El estimado periodista Alfons Llorenç ha recordado en diversas ocasiones como se han ido perdiendo los ritos valencianos de la Festa dels Morts o del Dia de les Ànimes. “Nuestro pueblo creía que, a partir del mediodía de Tots-Sants, del primero de noviembre, las almas abandonaban el Purgatorio y volvían a la Tierra, a las casas que habitaron para comunicarse y reencontrarse con sus parientes y descendientes”. Llorenç recuerda tradiciones, que aún se celebran en muchos hogares valencianos, como aquellas animetes, pequeños recipientes con aceite donde flotaba una mecha encendida, que llenaban la casa de mi abuela Pepica, entre el día 1 y 2 de noviembre. Y se abrían todas las puertas, se dejaba el fuego encendido toda la noche, se les preparaban camas para su descanso, se disponían sobre las mesas bandejas de panellets, legumbres, castañas y almendras para su refrigerio.
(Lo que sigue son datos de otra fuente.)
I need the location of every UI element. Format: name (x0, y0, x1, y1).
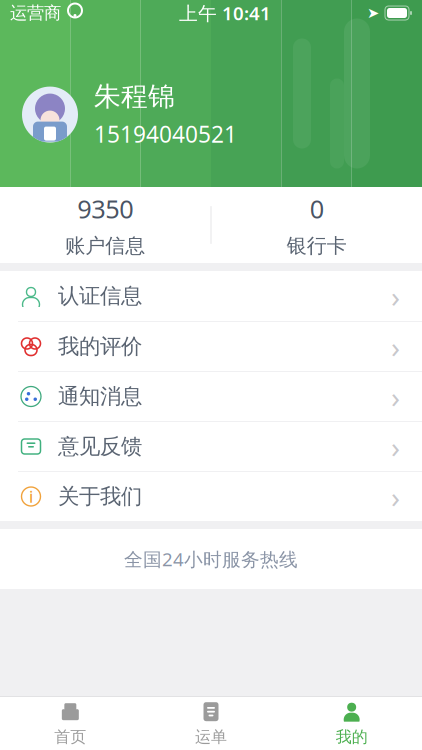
staticText: i (29, 486, 33, 507)
staticText: ➤ (367, 5, 379, 21)
button[interactable]: i (0, 471, 422, 521)
staticText: › (391, 327, 400, 366)
staticText: 9350 (77, 192, 133, 226)
staticText: 我的评价 (58, 333, 142, 360)
staticText: 上午 10:41 (179, 1, 271, 25)
staticText: › (391, 377, 400, 416)
staticText: 15194040521 (94, 119, 237, 149)
staticText: 全国24小时服务热线 (124, 547, 298, 571)
staticText: 首页 (54, 727, 86, 747)
staticText: 账户信息 (65, 234, 145, 258)
staticText: 银行卡 (287, 234, 347, 258)
staticText: 运单 (195, 727, 227, 747)
staticText: 我的 (336, 727, 368, 747)
staticText: 意见反馈 (58, 433, 142, 460)
staticText: 运营商 (10, 2, 61, 24)
button[interactable]: 9350 (0, 176, 210, 274)
button[interactable]: 我的 (281, 697, 422, 750)
button[interactable]: 意见反馈 (0, 421, 422, 471)
staticText: 朱程锦 (94, 80, 175, 113)
staticText: › (391, 276, 400, 316)
button[interactable]: 通知消息 (0, 371, 422, 421)
button[interactable]: 全国24小时服务热线 (0, 529, 422, 589)
button[interactable]: 认证信息 (0, 271, 422, 321)
button[interactable]: 首页 (0, 697, 141, 750)
staticText: 认证信息 (58, 283, 142, 309)
staticText: › (391, 427, 400, 466)
button[interactable]: 我的评价 (0, 321, 422, 371)
staticText: 关于我们 (58, 483, 142, 510)
button[interactable]: 运单 (141, 697, 281, 750)
button[interactable]: 0 (212, 176, 422, 274)
staticText: 0 (310, 192, 324, 226)
staticText: 通知消息 (58, 383, 142, 410)
staticText: › (391, 477, 400, 516)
El recuerdo de los muertos, de nuestros seres queridos, de nuestros muertos, es uno de los rituales más antiguos en todas las civilizaciones. Unos ritos que se fueron moviendo en el calendario tras la cristianización de esta celebración. Pero han sobrevivido costumbres de la cultura celta, romana y griega. En todos los casos, seguimos buscando la proximidad con nuestros muertes, ofrendando la luz, las flores, y el fuego cómo esa cálida llamada que debe guiar el camino de la eternidad. Y seguimos acudiendo a los cementerios, a limpiar lápidas, cruces, viejas fotografías encristaladas, a cambiar las flores de búcaros y jarrones, a pasar nuestra mano con ternura sobre el frío del mármol o de la piedra.
Hoy, entre estas calles morellanas, siento a mi lado la vida de Lourdes Igual, su sonrisa, su fuerza, vitalidad, sus sueños, esa mirada que te abrazaba, ese movimiento emocional que envolvía con calidez y cercanía. Esos paseos y carreras rodeadas de sus nietos. Esa excelente médica que dirigió el hospital valenciano Arnau de Vilanova. Esa risa interminable.